• _Aim of the exercise_
Copy out each line of the data that contains "noch".

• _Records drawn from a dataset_
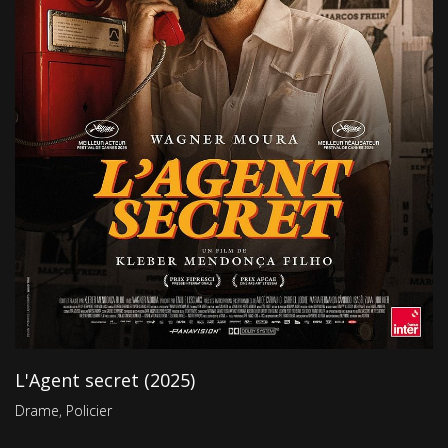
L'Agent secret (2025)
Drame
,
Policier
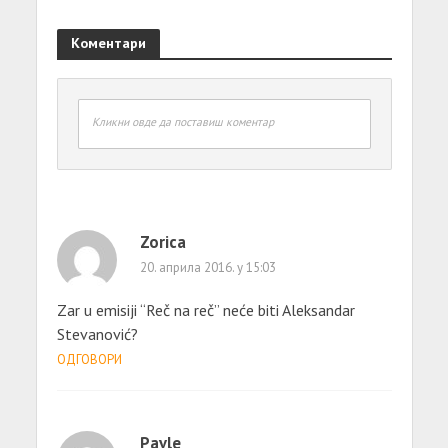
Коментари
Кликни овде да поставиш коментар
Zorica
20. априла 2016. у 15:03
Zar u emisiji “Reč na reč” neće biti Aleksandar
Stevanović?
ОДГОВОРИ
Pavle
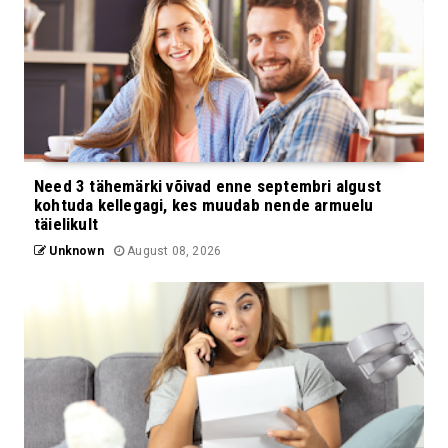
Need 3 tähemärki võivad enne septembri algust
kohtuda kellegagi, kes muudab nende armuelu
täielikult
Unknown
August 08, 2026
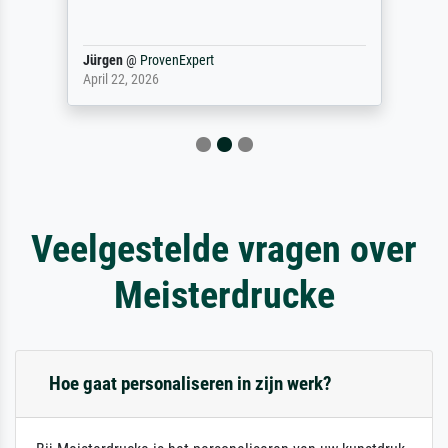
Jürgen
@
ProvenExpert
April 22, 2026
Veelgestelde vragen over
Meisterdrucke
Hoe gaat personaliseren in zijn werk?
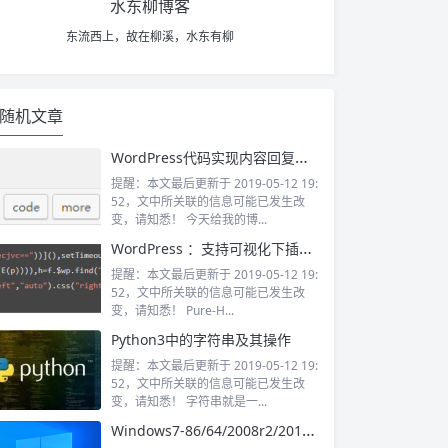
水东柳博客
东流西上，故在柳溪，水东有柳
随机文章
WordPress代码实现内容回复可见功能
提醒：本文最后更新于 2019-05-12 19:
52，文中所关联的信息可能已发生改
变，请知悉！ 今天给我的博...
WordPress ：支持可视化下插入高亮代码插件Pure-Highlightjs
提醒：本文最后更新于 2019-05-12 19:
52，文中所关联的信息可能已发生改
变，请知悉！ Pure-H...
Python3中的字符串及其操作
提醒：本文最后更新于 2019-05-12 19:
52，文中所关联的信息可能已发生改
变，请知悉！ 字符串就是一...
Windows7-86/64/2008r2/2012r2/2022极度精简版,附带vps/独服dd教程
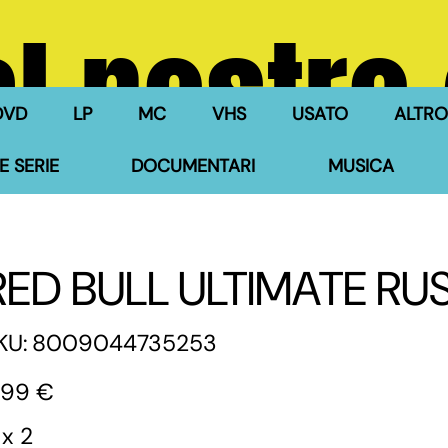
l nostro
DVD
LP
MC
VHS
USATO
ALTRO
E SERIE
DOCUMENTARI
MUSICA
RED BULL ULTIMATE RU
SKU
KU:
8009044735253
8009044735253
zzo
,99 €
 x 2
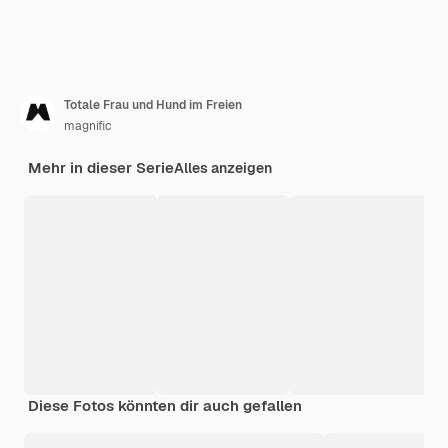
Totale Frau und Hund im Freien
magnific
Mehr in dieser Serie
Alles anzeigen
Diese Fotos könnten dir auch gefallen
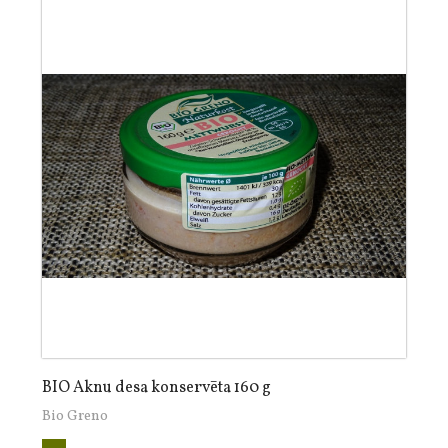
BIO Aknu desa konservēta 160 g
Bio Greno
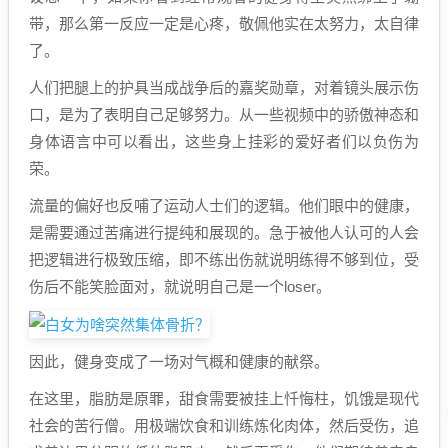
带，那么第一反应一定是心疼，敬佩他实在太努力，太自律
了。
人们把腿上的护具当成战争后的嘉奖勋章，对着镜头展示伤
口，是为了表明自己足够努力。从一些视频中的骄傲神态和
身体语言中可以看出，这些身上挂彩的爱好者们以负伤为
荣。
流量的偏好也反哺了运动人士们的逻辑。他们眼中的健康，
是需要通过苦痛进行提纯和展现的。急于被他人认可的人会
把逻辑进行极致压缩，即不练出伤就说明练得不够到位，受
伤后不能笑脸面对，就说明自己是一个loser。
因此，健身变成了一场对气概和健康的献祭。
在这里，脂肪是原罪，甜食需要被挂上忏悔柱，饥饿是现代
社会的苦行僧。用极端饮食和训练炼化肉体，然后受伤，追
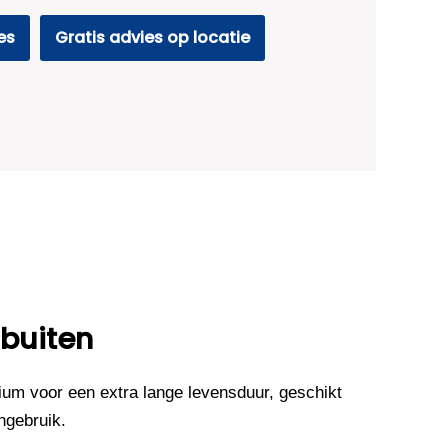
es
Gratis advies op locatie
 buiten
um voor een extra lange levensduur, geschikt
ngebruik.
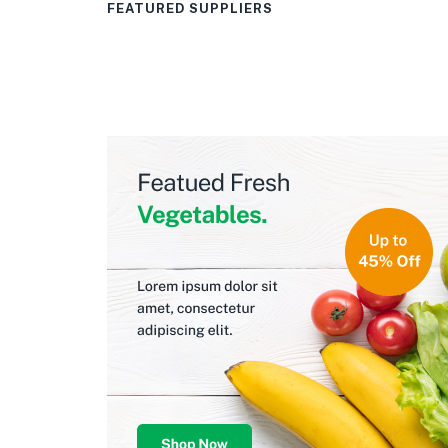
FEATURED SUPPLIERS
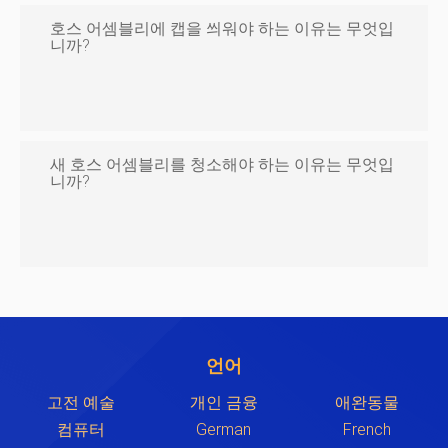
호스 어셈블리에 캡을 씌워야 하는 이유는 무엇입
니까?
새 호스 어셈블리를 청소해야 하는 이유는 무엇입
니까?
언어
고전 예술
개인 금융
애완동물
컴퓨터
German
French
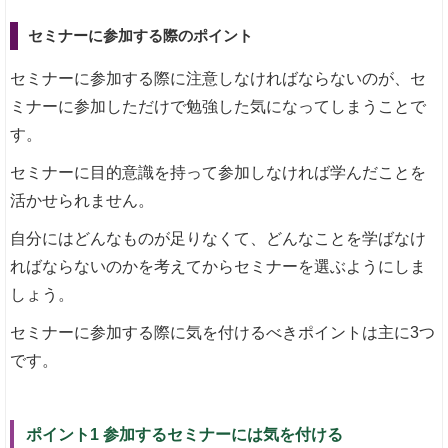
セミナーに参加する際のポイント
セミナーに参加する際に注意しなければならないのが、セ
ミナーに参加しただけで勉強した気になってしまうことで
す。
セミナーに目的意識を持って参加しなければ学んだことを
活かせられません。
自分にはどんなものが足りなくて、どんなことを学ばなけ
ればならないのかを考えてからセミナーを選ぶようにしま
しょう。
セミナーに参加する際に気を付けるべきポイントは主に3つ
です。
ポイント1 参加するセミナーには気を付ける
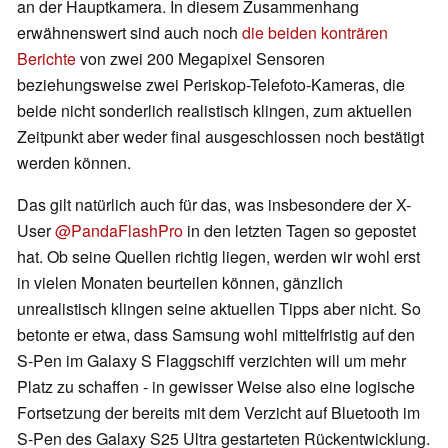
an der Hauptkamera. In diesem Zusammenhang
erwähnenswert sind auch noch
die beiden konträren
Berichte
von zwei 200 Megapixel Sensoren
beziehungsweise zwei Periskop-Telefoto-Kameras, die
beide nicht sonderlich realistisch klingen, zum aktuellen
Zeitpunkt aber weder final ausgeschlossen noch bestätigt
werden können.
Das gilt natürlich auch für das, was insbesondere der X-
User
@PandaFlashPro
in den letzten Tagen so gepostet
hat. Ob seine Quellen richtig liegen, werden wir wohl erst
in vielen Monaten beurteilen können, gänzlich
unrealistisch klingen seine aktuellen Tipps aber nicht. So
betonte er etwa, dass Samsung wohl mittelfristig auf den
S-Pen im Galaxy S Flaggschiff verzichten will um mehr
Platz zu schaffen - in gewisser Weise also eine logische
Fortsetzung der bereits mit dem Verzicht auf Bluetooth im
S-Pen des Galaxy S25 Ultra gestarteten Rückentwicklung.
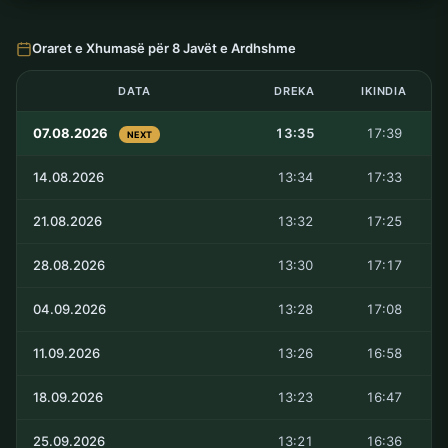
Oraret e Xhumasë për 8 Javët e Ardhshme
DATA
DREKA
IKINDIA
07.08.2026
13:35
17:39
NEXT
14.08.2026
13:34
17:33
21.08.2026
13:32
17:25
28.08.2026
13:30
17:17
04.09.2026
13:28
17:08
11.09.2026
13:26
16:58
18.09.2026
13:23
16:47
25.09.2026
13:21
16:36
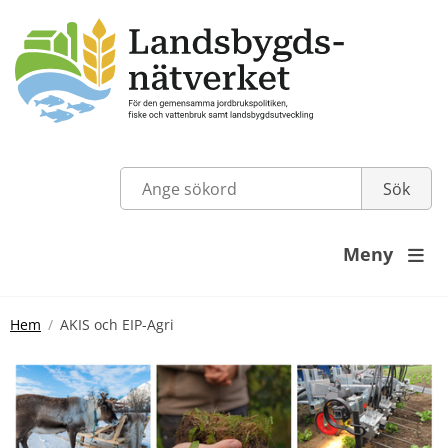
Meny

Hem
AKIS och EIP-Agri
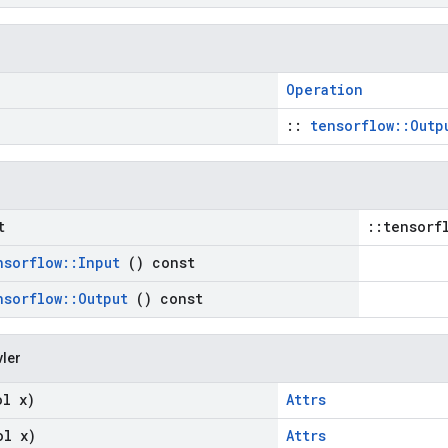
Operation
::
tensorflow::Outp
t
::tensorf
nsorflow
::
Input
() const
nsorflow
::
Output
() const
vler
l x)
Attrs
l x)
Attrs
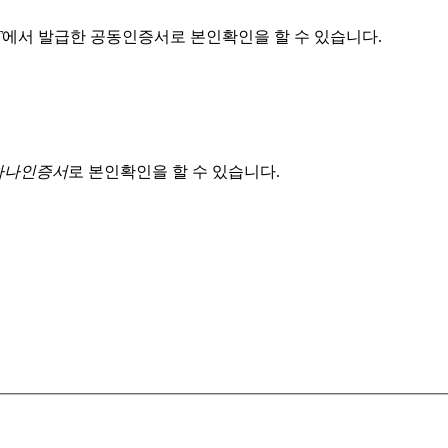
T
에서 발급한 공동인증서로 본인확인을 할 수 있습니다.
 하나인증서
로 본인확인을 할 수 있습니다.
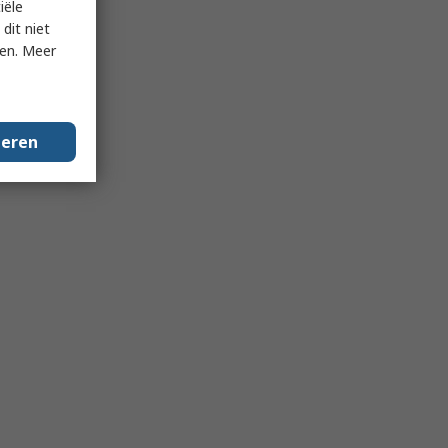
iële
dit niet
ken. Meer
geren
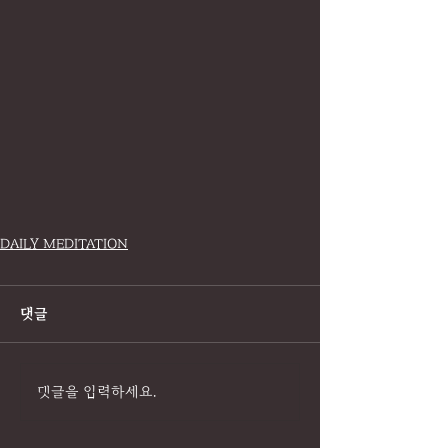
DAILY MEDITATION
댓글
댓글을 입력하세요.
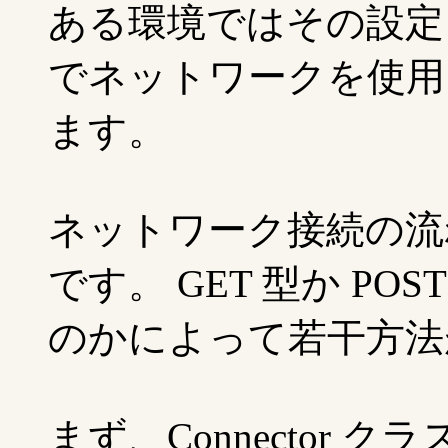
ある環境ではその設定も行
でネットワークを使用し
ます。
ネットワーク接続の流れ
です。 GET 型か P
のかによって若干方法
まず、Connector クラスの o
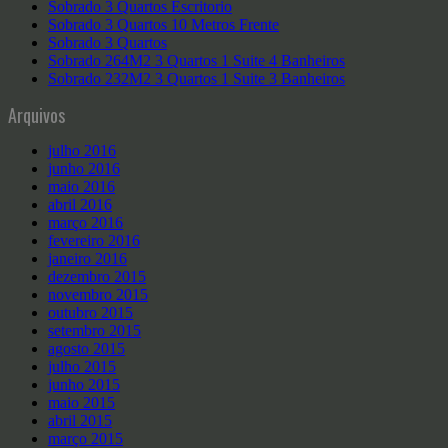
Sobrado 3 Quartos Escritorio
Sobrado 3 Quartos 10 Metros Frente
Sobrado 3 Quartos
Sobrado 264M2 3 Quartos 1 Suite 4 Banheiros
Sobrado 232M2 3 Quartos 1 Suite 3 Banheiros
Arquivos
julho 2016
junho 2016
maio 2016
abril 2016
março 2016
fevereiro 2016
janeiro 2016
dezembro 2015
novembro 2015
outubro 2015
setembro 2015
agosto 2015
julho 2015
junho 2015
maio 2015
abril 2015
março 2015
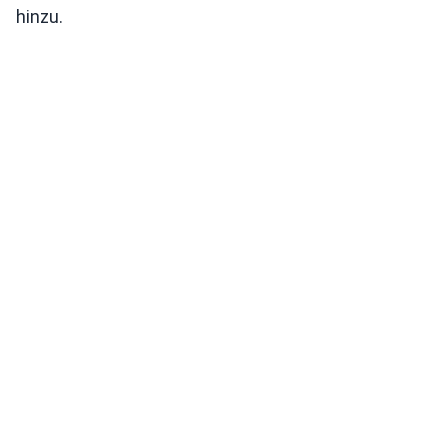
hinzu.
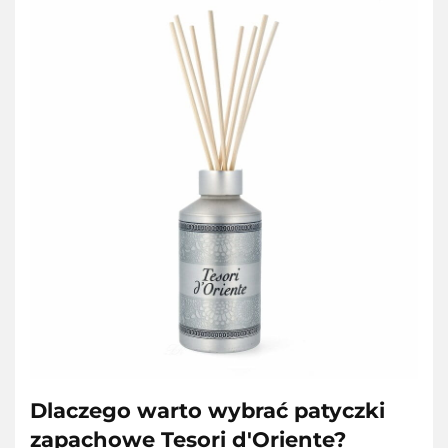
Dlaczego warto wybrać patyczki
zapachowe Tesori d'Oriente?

• _Result for this task_
erwähnenswert sind auch noch
Zeitpunkt aber weder final ausgeschlossen noch bestätigt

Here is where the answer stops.